I have d/l some free software and opened the software and thought where to start, I guess my question is what sort of filters are people using to initially identify potential stocks or maybe some suggestions of a software package that enables filters?

Thanks!


----------



## still_in_school (2 December 2004)

Hi Jlbrad,

personally i just use a small handful of technical indicators.

Bollinger Bands 
Slow Stochastics
RSI
MACD

Sometimes (Moving Aveages), but because of the MACD indicator, it already provides that information needed.

A typical enrty would be:

A bounce on the trend line.
Crossing or touching oversold area on a bollinger band
*+ve indications from *
Slow Stochastics
RSI
MACD

Typical an entry on these indications would be on a stock that has capability of a high margin lend, and usually you will find these are your typical blue chip stocks (with options to hedge your open positions)
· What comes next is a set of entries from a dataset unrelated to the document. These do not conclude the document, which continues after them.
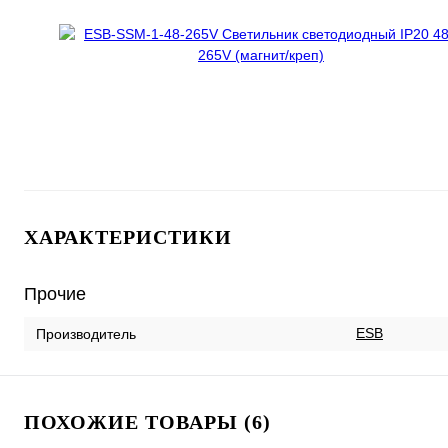
ХАРАКТЕРИСТИКИ
Прочие
ESB
Производитель
ПОХОЖИЕ ТОВАРЫ (6)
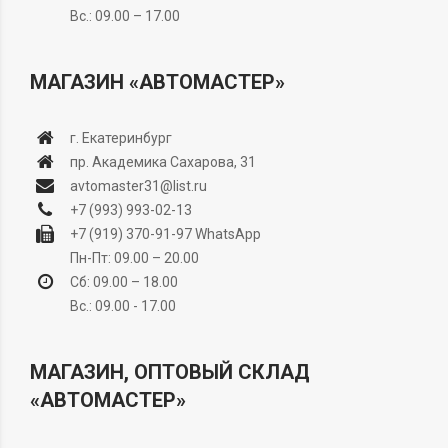
Вс.: 09.00 – 17.00
МАГАЗИН «АВТОМАСТЕР»
г. Екатеринбург
пр. Академика Сахарова, 31
avtomaster31@list.ru
+7 (993) 993-02-13
+7 (919) 370-91-97
WhatsApp
Пн-Пт: 09.00 – 20.00
Сб: 09.00 – 18.00
Вс.: 09.00 - 17.00
МАГАЗИН, ОПТОВЫЙ СКЛАД
«АВТОМАСТЕР»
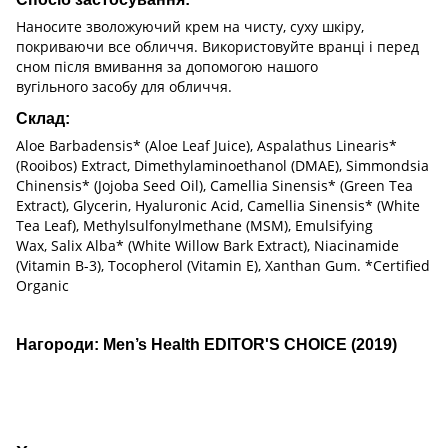
Наносите зволожуючий крем на чисту, суху шкіру,
покриваючи все обличчя. Використовуйте вранці і перед
сном після вмивання за допомогою нашого
вугільного засобу для обличчя.
Склад:
Aloe Barbadensis* (Aloe Leaf Juice), Aspalathus Linearis*
(Rooibos) Extract, Dimethylaminoethanol (DMAE), Simmondsia
Chinensis* (Jojoba Seed Oil), Camellia Sinensis* (Green Tea
Extract), Glycerin, Hyaluronic Acid, Camellia Sinensis* (White
Tea Leaf), Methylsulfonylmethane (MSM), Emulsifying
Wax, Salix Alba* (White Willow Bark Extract), Niacinamide
(Vitamin B-3), Tocopherol (Vitamin E), Xanthan Gum. *Certified
Organic
Нагороди: Men’s Health EDITOR'S CHOICE (2019)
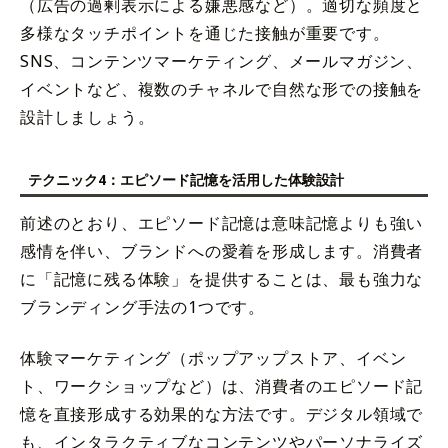
（広告の過剰表示による嫌悪感など）。適切な頻度と
多様なタッチポイントを通じた接触が重要です。
SNS、コンテンツマーケティング、メールマガジン、
イベントなど、複数のチャネルで自然な形での接触を
設計しましょう。
テクニック4：エピソード記憶を活用した体験設計
前述のとおり、エピソード記憶は意味記憶よりも強い
感情を伴い、ブランドへの愛着を形成します。消費者
に「記憶に残る体験」を提供することは、最も強力な
ブランディング手法の1つです。
体験マーケティング（ポップアップストア、イベン
ト、ワークショップなど）は、消費者のエピソード記
憶を直接形成する効果的な方法です。デジタル領域で
も、インタラクティブなコンテンツやパーソナライズ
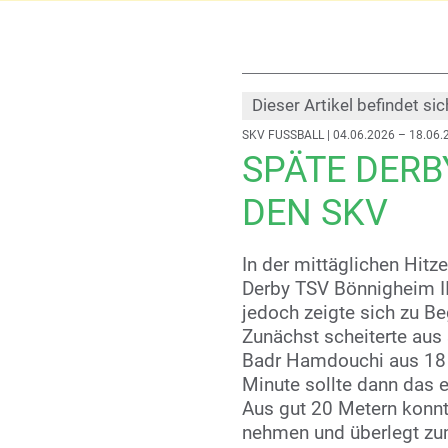
Dieser Artikel befindet sic
SKV FUSSBALL
| 04.06.2026 – 18.06.
SPÄTE DERB
DEN SKV
In der mittäglichen Hitze
Derby TSV Bönnigheim II
jedoch zeigte sich zu Be
Zunächst scheiterte aus
Badr Hamdouchi aus 18 M
Minute sollte dann das er
Aus gut 20 Metern konnt
nehmen und überlegt zu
eg.. below MAYNE Group Limited (currently holding and open position) 
as for this example, ive added in the EMA (expotential moving average, but this is an optional indicator i use)

cheers,
sis


----------



## The Barbarian Investor (2 December 2004)

Still in School,

Do you subscribe to BIG CHARTS ?

or is it free software?

The Barbarian Investor


----------



## still_in_school (2 December 2004)

Hi Barbarian Investor,

the charting software i use, is free from E*Trade, personally i find etrades, charts best suit me because, there live data, and only carry a few indicators, in which you really need, but because having an account with etrade, the charting software is free, but the software can be updated live to the second.. it kinda beats other charting software...

i do use ezycast, but havent used that software in a while, problem is, that the software has to be download every hour again, and it takes a few mins to do, program is user friendly, but because it takes a few more seconds than etrade and isnt live to the second... i personally just dont bother with it... (though ezycast is great for fibonacci retracements - hope i spelt that right)

Cheers,
sis


----------



## jlbrad (2 December 2004)

THANKS!

firstly for the detail it helped me look out for a couple of things

also perhaps a coincidence but mayne was added to my watchlist yesterday hmmm 

cheers!


----------